### WHAT YOU NEED TO DO
If an entry holds a picture, leave the picture out and copy the rest of the listing exactly.

### RECORDED DATA
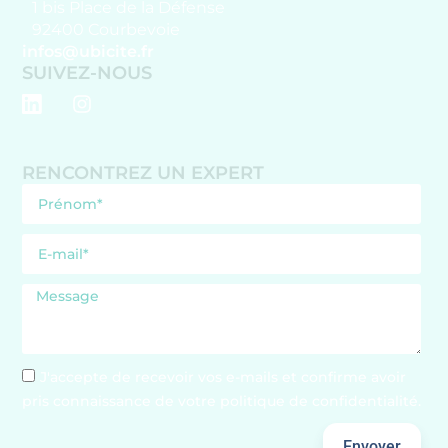
1 bis Place de la Défense
92400 Courbevoie
infos@ubicite.fr
SUIVEZ-NOUS
RENCONTREZ UN EXPERT
J'accepte de recevoir vos e-mails et confirme avoir
pris connaissance de votre politique de confidentialité.
Envoyer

### RESPONSE TO THE EXERCISE
1 bis Place de la Défense
92400 Courbevoie
infos@ubicite.fr
SUIVEZ-NOUS
RENCONTREZ UN EXPERT
J'accepte de recevoir vos e-mails et confirme avoir
pris connaissance de votre politique de confidentialité.
Envoyer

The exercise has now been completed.